### The task
Every line of the entries below that includes "estimate" belongs in the answer, copied as written.

==== Task input

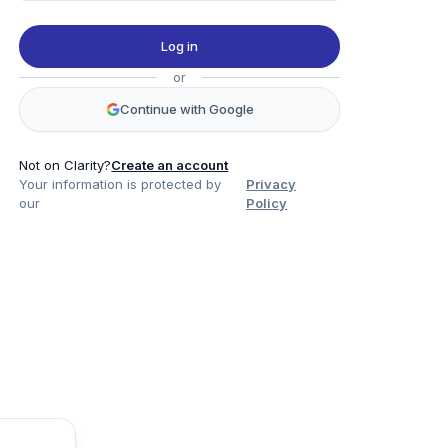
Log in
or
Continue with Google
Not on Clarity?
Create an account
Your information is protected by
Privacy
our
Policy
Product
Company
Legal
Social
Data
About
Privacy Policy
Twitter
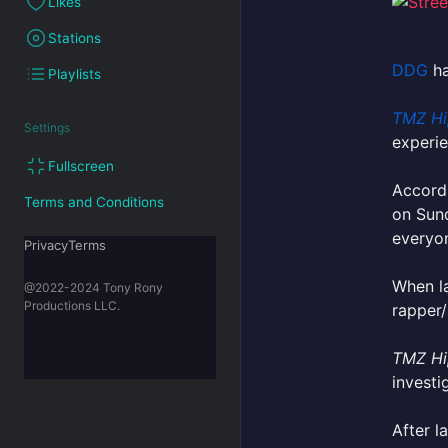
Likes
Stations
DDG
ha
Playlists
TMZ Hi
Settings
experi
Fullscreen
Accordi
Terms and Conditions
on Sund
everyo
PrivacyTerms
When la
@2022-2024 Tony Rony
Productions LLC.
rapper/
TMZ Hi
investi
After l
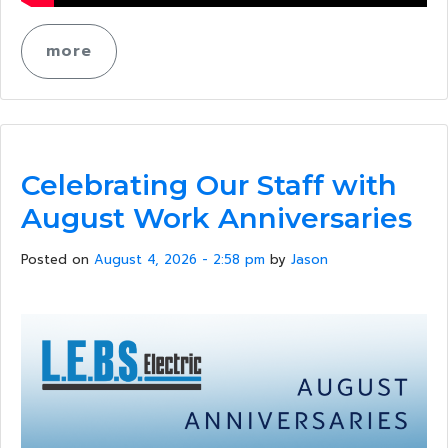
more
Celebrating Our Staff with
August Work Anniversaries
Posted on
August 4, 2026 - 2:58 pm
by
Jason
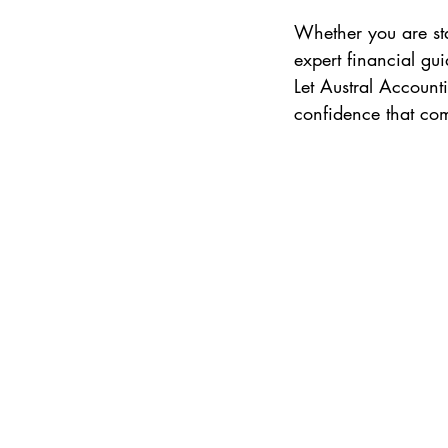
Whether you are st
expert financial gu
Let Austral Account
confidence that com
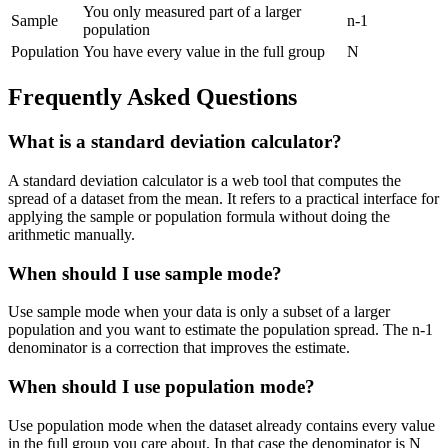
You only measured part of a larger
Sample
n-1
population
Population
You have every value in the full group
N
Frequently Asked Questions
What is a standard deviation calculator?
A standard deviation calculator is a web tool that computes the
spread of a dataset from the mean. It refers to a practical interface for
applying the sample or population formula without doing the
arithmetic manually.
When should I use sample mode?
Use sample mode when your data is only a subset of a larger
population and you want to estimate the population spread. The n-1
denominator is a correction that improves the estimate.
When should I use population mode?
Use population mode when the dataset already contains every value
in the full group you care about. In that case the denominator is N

========
==== Task input

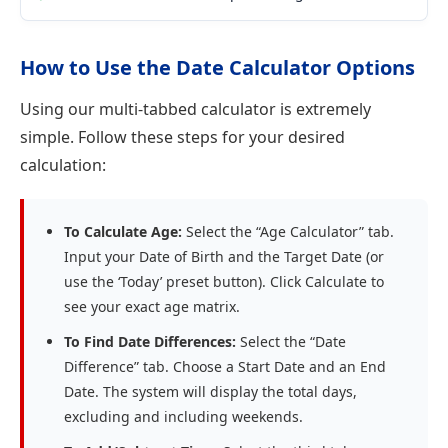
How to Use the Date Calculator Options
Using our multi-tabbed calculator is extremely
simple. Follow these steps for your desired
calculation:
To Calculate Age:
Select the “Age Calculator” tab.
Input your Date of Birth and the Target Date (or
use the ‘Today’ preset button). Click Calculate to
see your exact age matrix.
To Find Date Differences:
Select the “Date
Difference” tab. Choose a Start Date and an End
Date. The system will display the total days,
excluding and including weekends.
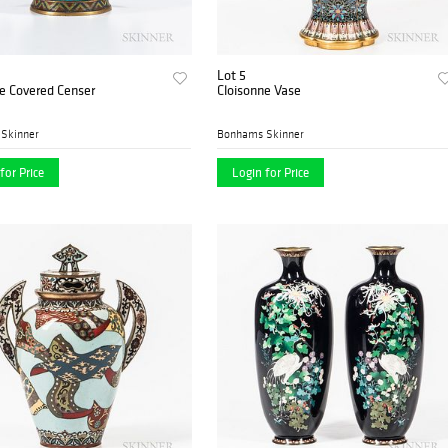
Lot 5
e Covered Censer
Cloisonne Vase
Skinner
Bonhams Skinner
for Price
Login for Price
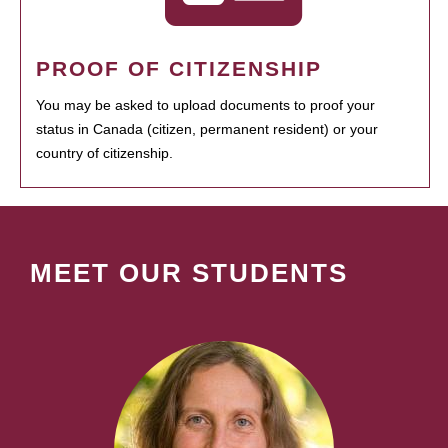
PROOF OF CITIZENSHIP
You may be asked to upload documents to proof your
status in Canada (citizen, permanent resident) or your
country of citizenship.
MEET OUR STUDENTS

========

### Solution below
population and you want to estimate the population spread. The n-1
denominator is a correction that improves the estimate.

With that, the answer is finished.